第3候補……目抜き通りに到着して彷徨うこと1時間、なかなか決まらない。
「さすがに腹減ったっすね、そこのカフェで」
「嫌じゃ!嫌じゃ!せっかくだからお祝いしたいんじゃ」
「フィン!フィン!」
全力で拒否されてしまったが、いい店なんて知らないし……あっ。
「この道」
「おお!そうじゃこの先は」
ここは【居酒屋・妖狐】へと続く小道の前だった。
「開いてますかね?」
「マロ!先頭を行くんじゃ」
「フィン!」
マロフィノは軽快な足取りで小道を、居酒屋・妖狐の方へと進み出した。
「なんでマロフィノに?」
「タタラや妾は運がないから絶対閉まっておるに決まっておる」
確かに言われてみるとそれはあるかも、などと納得して川沿いの道に入ると太陽のような看板の和風な建物の入り口で暖簾が揺れている。
「フィン!」
「開いておるぞ!」
私やリアスが先頭だったら開いてなかったのかなぁと思いながら引き戸を開けて暖簾をくぐる。
「いらっしゃいませ。あら、タタラさん、リアスさん、マロフィノちゃんお久しぶりです」
「こんにちはヨーコさん」
カウンター席に座るとおしぼりとお茶とお品書きが出されたが、おまかせでお願いして飲み物だけ先に出してもらった。
「えーと、あのぉ初クエストをですねぇ」
「タタラに任せると一生飲めん!【渡り鳥】初クエスト、初クリアを祝して!」
『乾杯!!』
クゥー!ビールが美味しい。最高です。
「どんなクエストだったんですか?」
「えーと、プルガサス迷道というダンジョン攻略です」
「それは凄いですね、ダンジョンが攻略されればイザベルの資源も増え街が豊かになります。街を代表してお礼を言わせてくださいありがとうございます」
「いやいや、俺達は生活のためしてるだけなんで、お礼なんてそんな、なぁリアス」
「もっと感謝しても良いじゃぞ」
「アホか!増長すんな」
「ただの冗談じゃ、本気にするでない」
「ハイハイ、すみませんでした」
カウンターに次々と出される料理を楽しみながら、初クエストの反省や思い出話に花を咲かせ気がつくと外は夕暮れに染まり始めている。
「はー、お腹いっぱいじゃ」
「そろそろ宿を取っておかないといけませんし帰りますか」
会計を済ませ、席を立とうとするとヨーコさんが頼みごとがあると言い出した。
「急ぎではないのですが、知り合いに貸してある【扇】を取りに行って貰いたいのです」
「扇ですか?ちなみに何処のどなたに?」
「貸しているのは、エンドーレ王国にある【ルチザン】という街にあるギルドのマスターです」
「エンドーレですかぁ」
ドワーフと職人の国かぁ、フェンリルの牙の件もあるし興味はあるが、確か命がけで山越えするか、航路で片道2、3カ月の長旅だったよな。遠出する前にもう少しこの街でクエストこなして慣れたいところではある。色々と。

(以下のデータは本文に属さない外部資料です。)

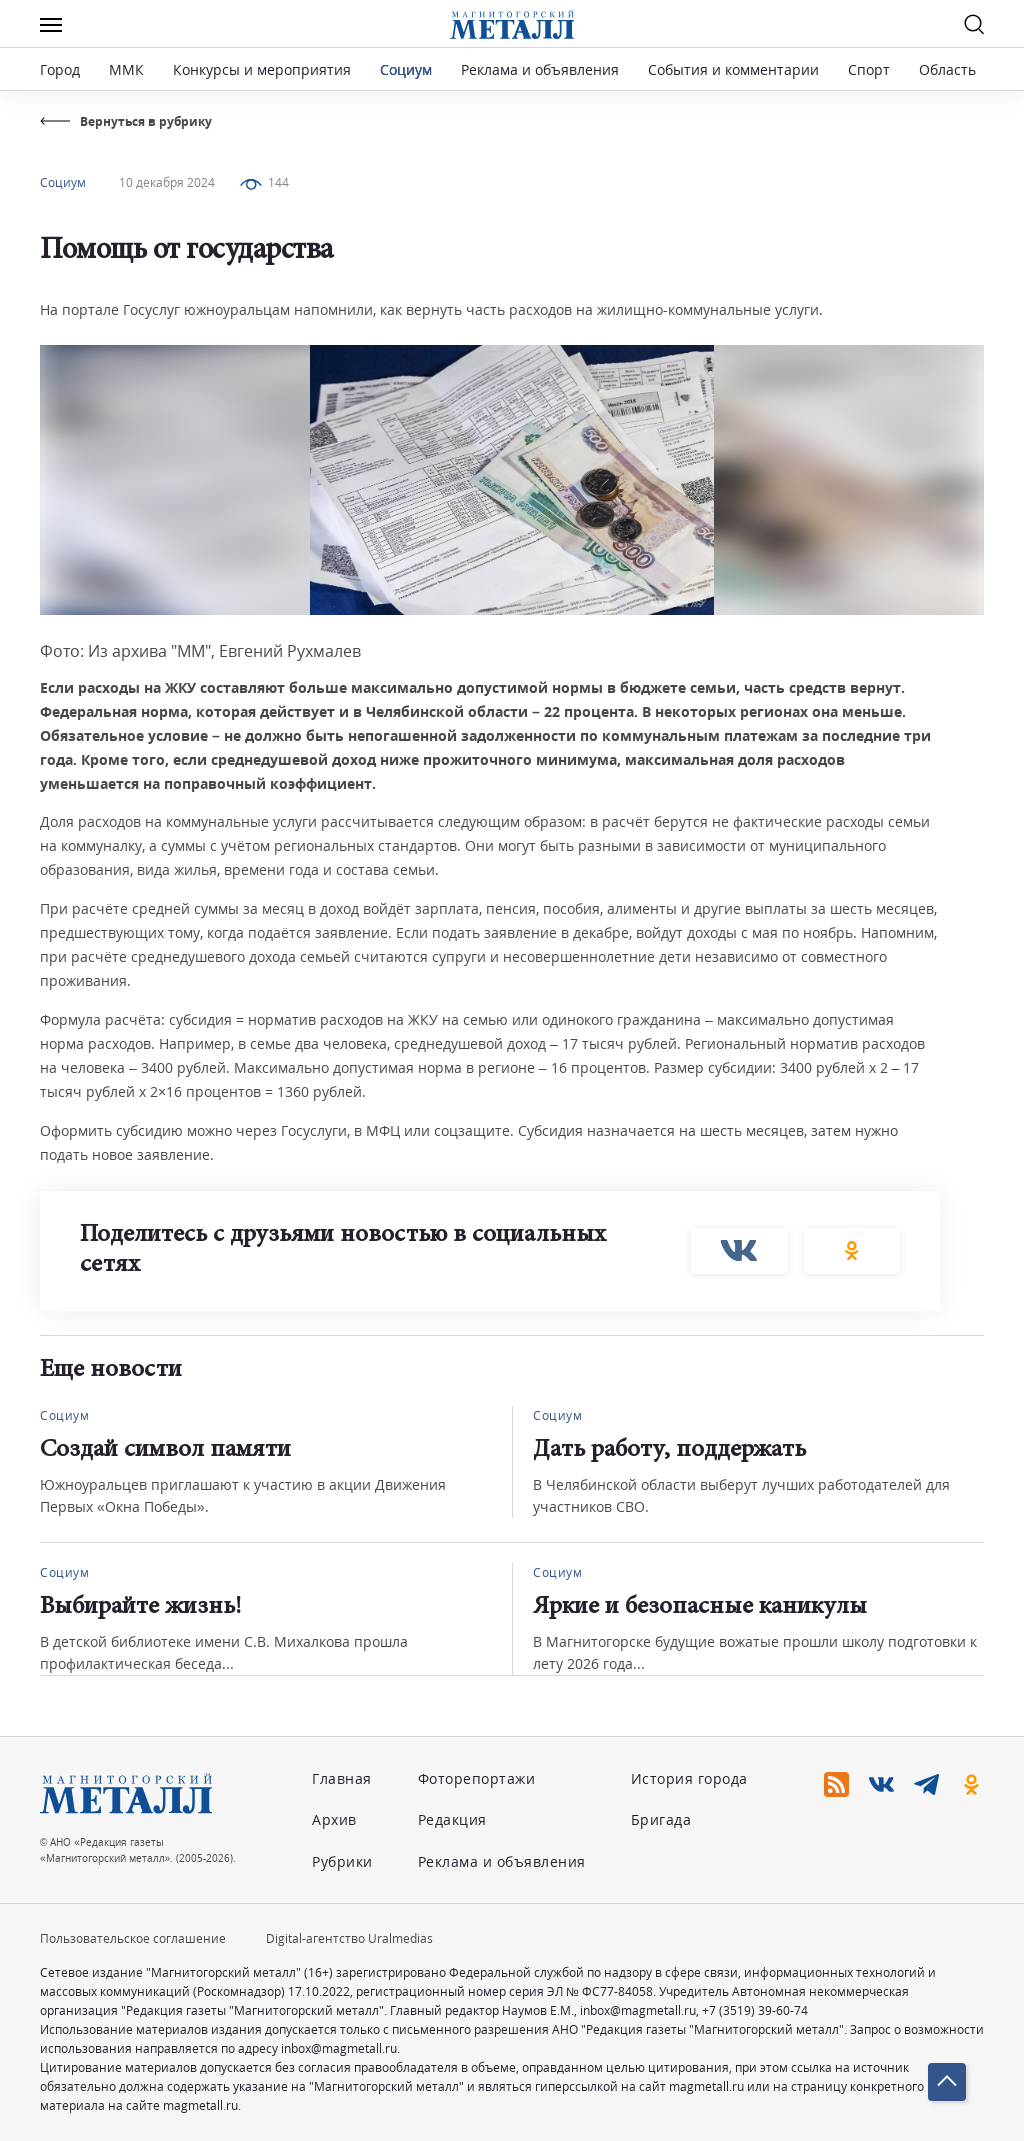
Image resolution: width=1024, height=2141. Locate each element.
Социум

「エンドーレ方面にクエストがある時についでで構いませんから、もし行けそうな時は声をかけてもらえると嬉しいです」
「大事な扇を、どうして遠い国のギルドマスターに?」
「ルチザンのギルドマスターは職人でもありまして、私の扇がとても珍しい金属で作られているとかで研究のため是非貸して欲しいとしつこくせがまれて、致し方なく貸してしまったのです」
まさかの金属扇とは……ってことはルチザンのギルドマスターは武器職人なのか。一流の職人が集う国のギルドマスターが研究したがる扇……興味が湧いてきた。
「わかりました、エンドーレ方面に行く時には必ず声をおかけします」
「フィン!」
「ありがとうございます。またのお越しをお待ちしております」
居酒屋・妖狐を後にし料理の感想などを話しながら目抜き通りを、宿屋の多い東通りに向け歩いていく。
「いた!!【渡り鳥】のみなさん!!」
私達を呼ぶ声に振り向くと、遠くから見慣れない青年が息を切らして走ってくる。
「あの……どちら様で?」
「あっすみ……せん。ギルドの職員のもの……ぜーぜー」
息を整えたギルド職員の話によると、私達【渡り鳥】に関してギルドで話し合いがおこなわれ、とんでもない事が決定されたので今すぐギルドに来て欲しい……と言うよりも、来いとのことだ。
とんでもない事かぁ……。
「君は、ほかに何か聞いてない?」
「すみません、自分は何も」
内容を知らないヤツを使いに出すとは、さすがエヴァさん。